Lipiani


Echate a un lado, Platero, y deja pasar a los niños de la escuela.
Es jueves, como sabes, y han venido al campo. Unos días los lleva Lipiani a lo del padre Castellano, otros al puente de las Angustias, otros a la Pila. Hoy se conoce que Lipiani está de humor, y, como ves, los ha traído hasta la Ermita.
Algunas veces he pensado que Lipiani te deshombrara —ya sabes lo que es desasnar a un niño, según palabra de nuestro alcalde— , pero me temo que te murieras de hambre. Porque el pobre Lipiani, con el pretexto de la hermandad en Dios, y aquello de que los niños se acerquen a mí, que él explica a su modo, hace que cada niño reparta con él su merienda, las tardes de campo, que él menudea, y así se come trece mitades él solo.
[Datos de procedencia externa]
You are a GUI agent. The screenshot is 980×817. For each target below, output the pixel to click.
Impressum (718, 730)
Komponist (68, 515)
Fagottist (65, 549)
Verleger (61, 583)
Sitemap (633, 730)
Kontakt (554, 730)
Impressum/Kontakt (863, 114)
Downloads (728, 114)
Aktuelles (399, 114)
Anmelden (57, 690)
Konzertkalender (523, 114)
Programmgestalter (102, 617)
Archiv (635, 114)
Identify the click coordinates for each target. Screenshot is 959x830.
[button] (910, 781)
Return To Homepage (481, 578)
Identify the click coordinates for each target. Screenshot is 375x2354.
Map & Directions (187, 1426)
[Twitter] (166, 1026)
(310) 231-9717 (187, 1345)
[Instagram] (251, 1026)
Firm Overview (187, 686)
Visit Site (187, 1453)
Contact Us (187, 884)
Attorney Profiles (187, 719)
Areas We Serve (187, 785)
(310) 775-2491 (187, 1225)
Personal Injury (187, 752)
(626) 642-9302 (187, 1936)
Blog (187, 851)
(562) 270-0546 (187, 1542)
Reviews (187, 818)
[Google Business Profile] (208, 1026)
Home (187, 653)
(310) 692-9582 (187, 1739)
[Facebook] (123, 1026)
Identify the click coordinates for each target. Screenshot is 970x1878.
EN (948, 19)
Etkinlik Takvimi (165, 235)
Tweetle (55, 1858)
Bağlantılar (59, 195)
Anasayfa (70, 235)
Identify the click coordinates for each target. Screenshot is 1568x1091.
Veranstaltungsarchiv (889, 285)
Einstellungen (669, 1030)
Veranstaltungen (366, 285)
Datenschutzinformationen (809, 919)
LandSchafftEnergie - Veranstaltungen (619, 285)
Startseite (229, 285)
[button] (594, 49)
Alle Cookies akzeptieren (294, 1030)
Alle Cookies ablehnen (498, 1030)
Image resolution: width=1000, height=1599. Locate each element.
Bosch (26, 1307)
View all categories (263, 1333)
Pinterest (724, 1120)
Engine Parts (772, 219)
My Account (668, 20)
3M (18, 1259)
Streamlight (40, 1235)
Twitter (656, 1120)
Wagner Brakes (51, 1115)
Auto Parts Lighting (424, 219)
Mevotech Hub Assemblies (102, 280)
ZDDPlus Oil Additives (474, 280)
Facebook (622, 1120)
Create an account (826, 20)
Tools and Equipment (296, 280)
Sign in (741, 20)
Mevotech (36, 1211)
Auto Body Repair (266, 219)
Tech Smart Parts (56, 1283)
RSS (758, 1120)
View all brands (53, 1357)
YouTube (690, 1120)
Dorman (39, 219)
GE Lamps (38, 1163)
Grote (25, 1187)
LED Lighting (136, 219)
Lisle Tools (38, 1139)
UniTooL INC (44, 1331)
¡Mira qué contentos van todos! Los niños, como corazonazos mal vestidos, rojos y palpitantes, traspasados de la ardorosa fuerza de esta alegre y picante tarde de octubre. Lipiani, contoneando su mole blanda en el ceñido traje canela de cuadros, que fue de Boria, sonriente su gran barba entrecana con la promesa de la comilona bajo el pino... Se queda el campo vibrando a su paso como un metal policromo, igual que la campana gorda que ahora, callada ya a sus vísperas, sigue zumbando sobre el pueblo como un gran abejorro verde, en la torre de oro desde donde ella ve la mar.